Dr Paul Muwanguzi, a gynaecologist, says the indications for a caesarean birth would be either maternal or fetal. Maternal indications would include; two or more previous cesarean sections in the past pregnancies, cephalo pelvic disproportion (baby’s head bigger than mother’s pelvis), obstructed labour, and mal presentation (when the part that comes first is anything other than the head, among others.
“On the other hand, baby indications for C-section include; foetal distress (when the baby is not doing well or tired), cord prolapse -when the cord comes down before the rest of the baby, placenta previa – when the placenta is located lower down in the uterus.”
Other circumstances in which a C-section is preferred are; when mother is 35 years or older; if they have had fibroids before; if they are very short, have had multiple pregnancies; and if they are too young with not fully developed pelvic bones.
However, Dr Nabunya also says that lately, doctors are rather quick to recommend C-section once they detect any complication for fear of litigation – because they are blamed when there is death of baby during delivery. But Dr Muwanguzi says, “Currently we have more women asking their doctors if they can have a caesarean section even when there is no reason for it. This is becoming increasingly more common.
“Usually patients give reasons like; they don’t have the courage to withstand the labour pains, sometimes they have heard stories or even themselves experienced horrible dignity violations by health workers during labour, so they decide that they aren’t going to go through it anymore while other women still just don’t want to experience any complications related with child bearing.”
Dr Joseph Soponyai, an associate professor and Surgeon at Case Hospital, says that more C-sections in private hospitals are driven by money rather than medical ethics. “Some doctors and health facility owners just want to make more money which is not likely if they did more normal deliveries. Others don’t bother explaining to mothers about the likely risks of this,” he says.

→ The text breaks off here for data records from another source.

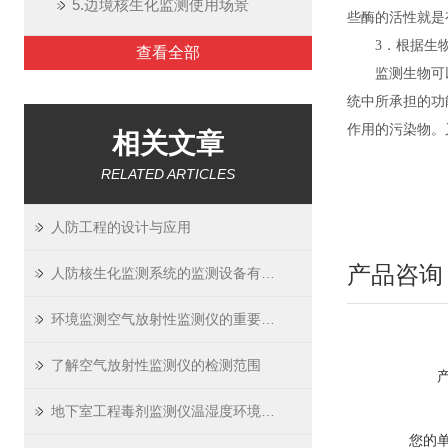
5.边境核生化监测使用场景
些酶的活性就是
3．根据生
查看全部
监测生物可
统中所承担的功
作用的污染物。
相关文章
RELATED ARTICLES
人防工程的设计与应用
产品咨询
人防核生化监测系统的监测设备有哪些
环境监测空气放射性监测仪的重要性及监测分析方法
了解空气放射性监测仪的检测范围
地下室工程毒剂监测仪温湿度环境适应性
您的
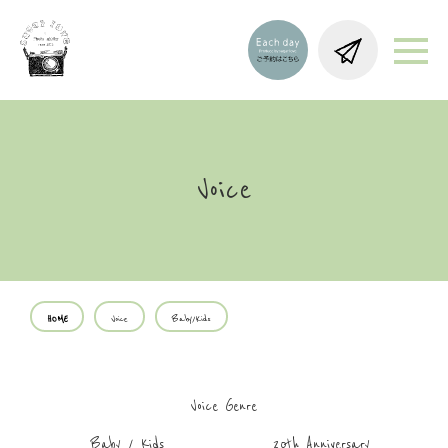
Voice
HOME
Voice
Baby/Kids
Voice Genre
Baby / Kids
20th Anniversary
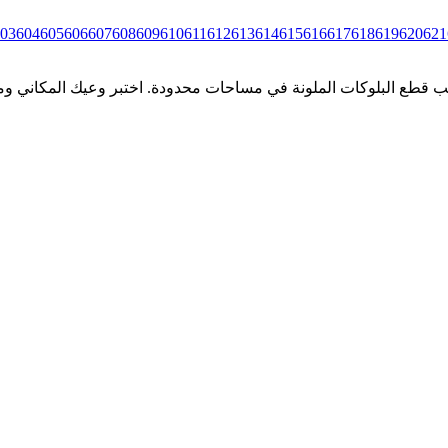
03
604
605
606
607
608
609
610
611
612
613
614
615
616
617
618
619
620
621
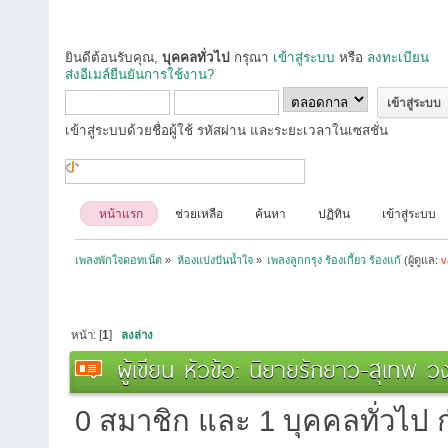
ยินดีต้อนรับคุณ,
บุคคลทั่วไป
กรุณา
เข้าสู่ระบบ
หรือ
ลงทะเบียน
ส่งอีเมล์ยืนยันการใช้งาน?
เข้าสู่ระบบด้วยชื่อผู้ใช้ รหัสผ่าน และระยะเวลาในเซสชั่น
หน้าแรก
ช่วยเหลือ
ค้นหา
ปฏิทิน
เข้าสู่ระบบ
เพลงพักใจดอทเน็ต
»
ห้องแบ่งปันน้ำใจ
»
เพลงลูกกรุง ร้องเกี้ยว ร้องแก้
(ผู้ดูแล:
v
หน้า: [
1
]
ลงล่าง
ผู้เขียน
หัวข้อ: นิยายรักยาว-สุเทพ วง
0 สมาชิก และ 1 บุคคลทั่วไป กำ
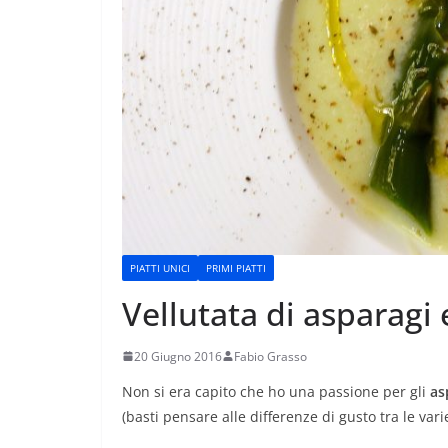
PIATTI UNICI
PRIMI PIATTI
Vellutata di asparagi 
20 Giugno 2016
Fabio Grasso
Non si era capito che ho una passione per gli
as
(basti pensare alle differenze di gusto tra le vari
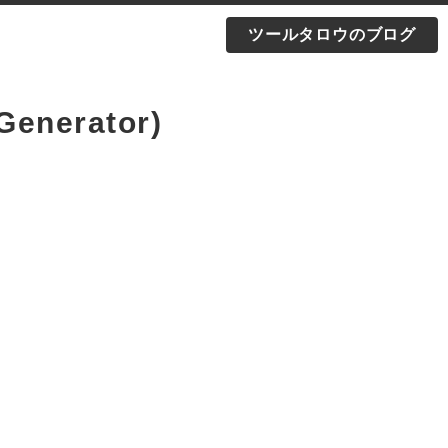
ツールタロウのブログ
nerator)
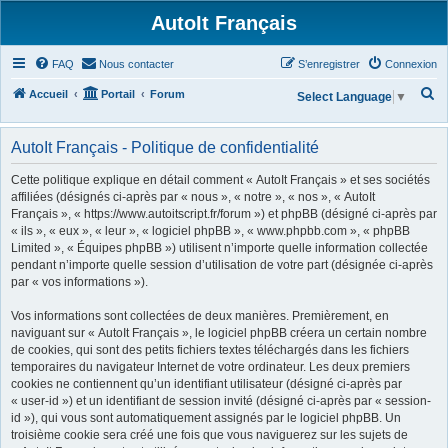
AutoIt Français
FAQ
Nous contacter
S’enregistrer
Connexion
R
Accueil
Portail
Forum
Select Language
▼
e
c
AutoIt Français - Politique de confidentialité
h
Cette politique explique en détail comment « AutoIt Français » et ses sociétés
e
affiliées (désignés ci-après par « nous », « notre », « nos », « AutoIt
Français », « https://www.autoitscript.fr/forum ») et phpBB (désigné ci-après par
r
« ils », « eux », « leur », « logiciel phpBB », « www.phpbb.com », « phpBB
c
Limited », « Équipes phpBB ») utilisent n’importe quelle information collectée
h
pendant n’importe quelle session d’utilisation de votre part (désignée ci-après
par « vos informations »).
e
r
Vos informations sont collectées de deux manières. Premièrement, en
naviguant sur « AutoIt Français », le logiciel phpBB créera un certain nombre
de cookies, qui sont des petits fichiers textes téléchargés dans les fichiers
temporaires du navigateur Internet de votre ordinateur. Les deux premiers
cookies ne contiennent qu’un identifiant utilisateur (désigné ci-après par
« user-id ») et un identifiant de session invité (désigné ci-après par « session-
id »), qui vous sont automatiquement assignés par le logiciel phpBB. Un
troisième cookie sera créé une fois que vous naviguerez sur les sujets de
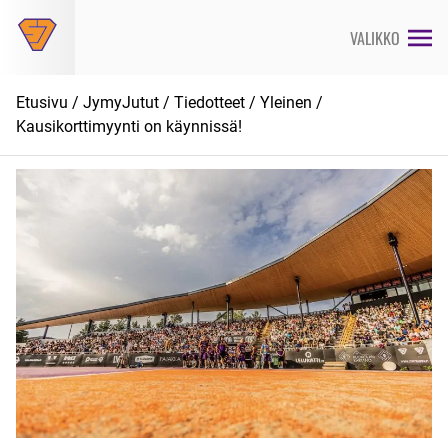
Siirry
suoraan
VALIKKO
sisältöön
Etusivu
/
JymyJutut
/
Tiedotteet
/
Yleinen
/
Kausikorttimyynti on käynnissä!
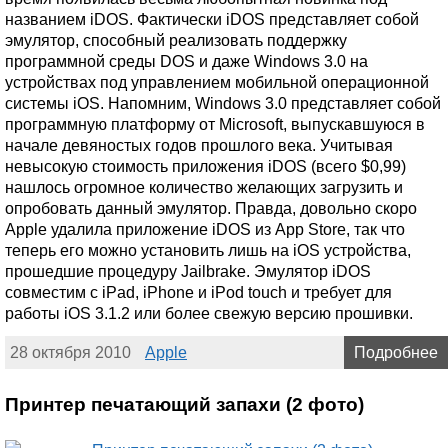
названием iDOS. Фактически iDOS представляет собой
эмулятор, способный реализовать поддержку
программной среды DOS и даже Windows 3.0 на
устройствах под управлением мобильной операционной
системы iOS. Напомним, Windows 3.0 представляет собой
программную платформу от Microsoft, выпускавшуюся в
начале девяностых годов прошлого века. Учитывая
невысокую стоимость приложения iDOS (всего $0,99)
нашлось огромное количество желающих загрузить и
опробовать данный эмулятор. Правда, довольно скоро
Apple удалила приложение iDOS из App Store, так что
теперь его можно установить лишь на iOS устройства,
прошедшие процедуру Jailbrake. Эмулятор iDOS
совместим с iPad, iPhone и iPod touch и требует для
работы iOS 3.1.2 или более свежую версию прошивки.
28 октября 2010
Apple
Подробнее
Принтер печатающий запахи (2 фото)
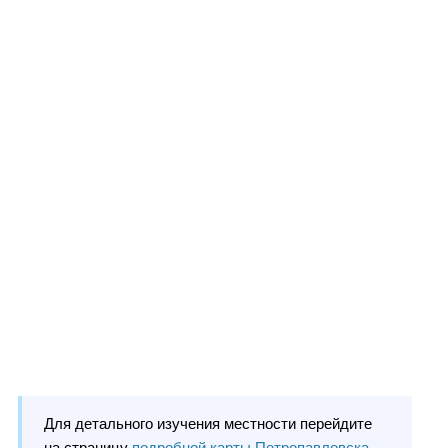
Для детального изучения местности перейдите
на страницу
подробной карты Петропавловска-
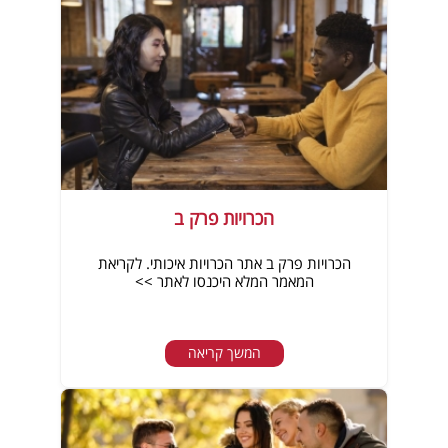
הכרויות פרק ב
הכרויות פרק ב אתר הכרויות איכותי. לקריאת
המאמר המלא היכנסו לאתר >>
המשך קריאה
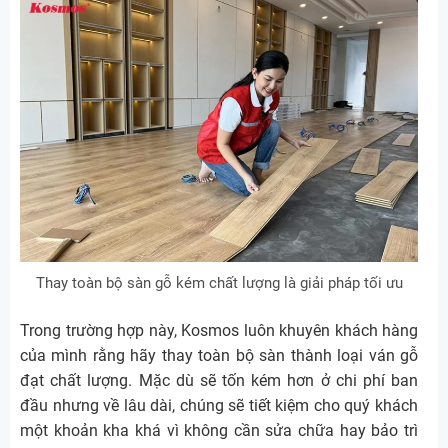
Thay toàn bộ sàn gỗ kém chất lượng là giải pháp tối ưu
Trong trường hợp này, Kosmos luôn khuyên khách hàng
của mình rằng hãy thay toàn bộ sàn thành loại ván gỗ
đạt chất lượng. Mặc dù sẽ tốn kém hơn ở chi phí ban
đầu nhưng về lâu dài, chúng sẽ tiết kiệm cho quý khách
một khoản kha khá vì không cần sửa chữa hay bảo trì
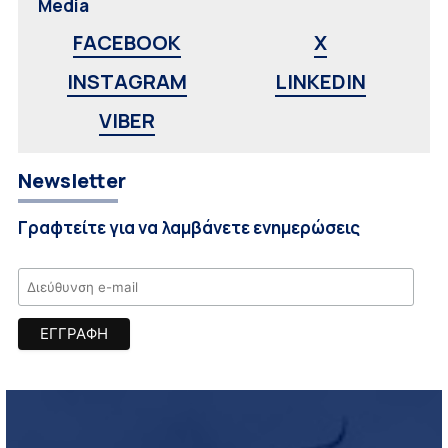
Media
FACEBOOK
X
INSTAGRAM
LINKEDIN
VIBER
Newsletter
Γραφτείτε για να λαμβάνετε ενημερώσεις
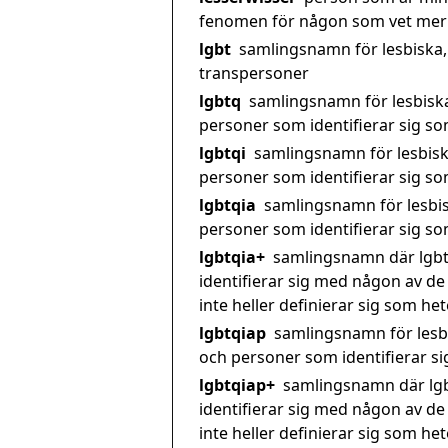
fenomen för någon som vet mer
lgbt
samlingsnamn för lesbiska,
transpersoner
lgbtq
samlingsnamn för lesbisk
personer som identifierar sig s
lgbtqi
samlingsnamn för lesbisk
personer som identifierar sig so
lgbtqia
samlingsnamn för lesbi
personer som identifierar sig som
lgbtqia+
samlingsnamn där lgbt
identifierar sig med någon av de
inte heller definierar sig som he
lgbtqiap
samlingsnamn för lesb
och personer som identifierar sig
lgbtqiap+
samlingsnamn där lgb
identifierar sig med någon av de
inte heller definierar sig som he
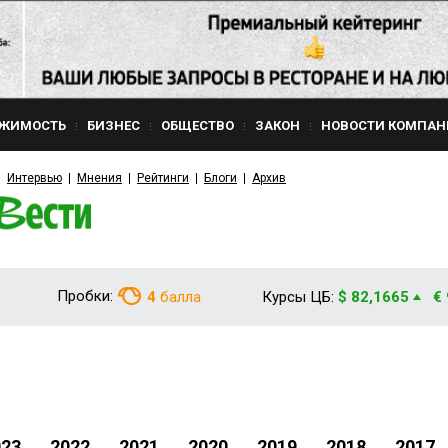
ЖИМОСТЬ
БИЗНЕС
ОБЩЕСТВО
ЗАКОН
НОВОСТИ КОМПАН
Интервью
Мнения
Рейтинги
Блоги
Архив
Пробки:
4
балла
Курсы ЦБ:
$ 82,1665
€
023
2022
2021
2020
2019
2018
2017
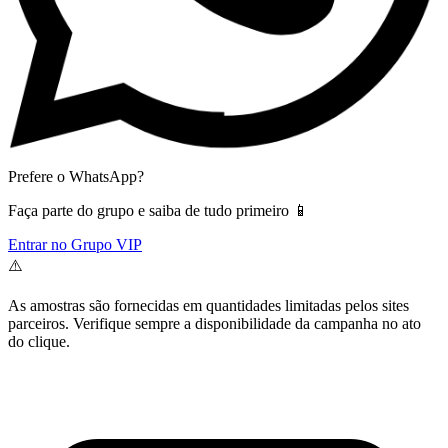
Prefere o WhatsApp?
Faça parte do grupo e saiba de tudo primeiro 📱
Entrar no Grupo VIP
⚠️
As amostras são fornecidas em quantidades limitadas pelos sites
parceiros. Verifique sempre a disponibilidade da campanha no ato
do clique.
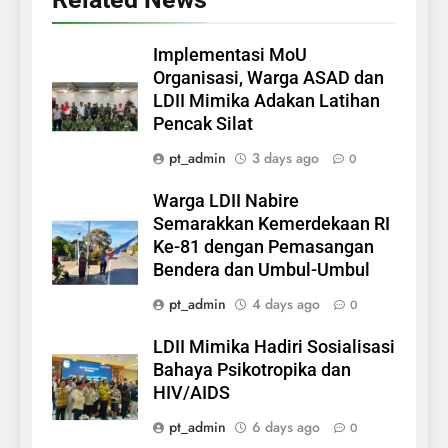
Implementasi MoU
Organisasi, Warga ASAD dan
LDII Mimika Adakan Latihan
Pencak Silat
pt_admin
3 days ago
0
Warga LDII Nabire
Semarakkan Kemerdekaan RI
Ke-81 dengan Pemasangan
Bendera dan Umbul-Umbul
pt_admin
4 days ago
0
LDII Mimika Hadiri Sosialisasi
Bahaya Psikotropika dan
HIV/AIDS
pt_admin
6 days ago
0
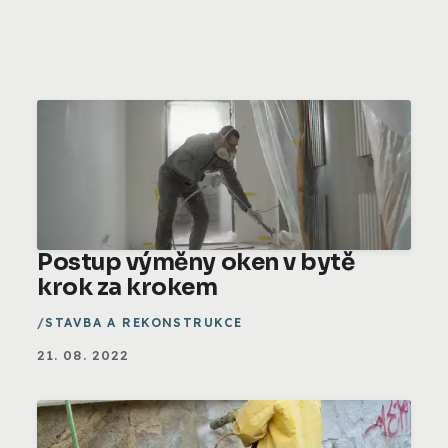
Postup výměny oken v bytě
krok za krokem
STAVBA A REKONSTRUKCE
21. 08. 2022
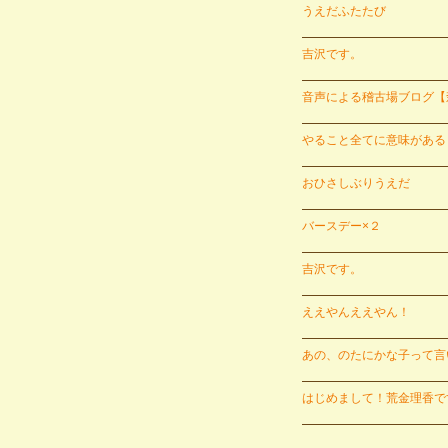
うえだふたたび
吉沢です。
音声による稽古場ブログ【
やること全てに意味がある
おひさしぶりうえだ
バースデー×２
吉沢です。
ええやんええやん！
あの、のたにかな子って言
はじめまして！荒金理香で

Complications that may arise
Dr Muwanguzi says some people may die while still on the operation table because of an adverse reaction to drugs, mostly anaesthetic drugs or blood loss. “Sometimes during the procedure, other organs may be damaged leading to other post-operative complications. A common one is when the urethers or bladder get damaged and this may result in a fistula and yet in other cases, the woman may end up having untimely sterilizsation in cases where the surgeon cannot control the profuse bleeding so the woman’s uterus is taken out in order to save her life.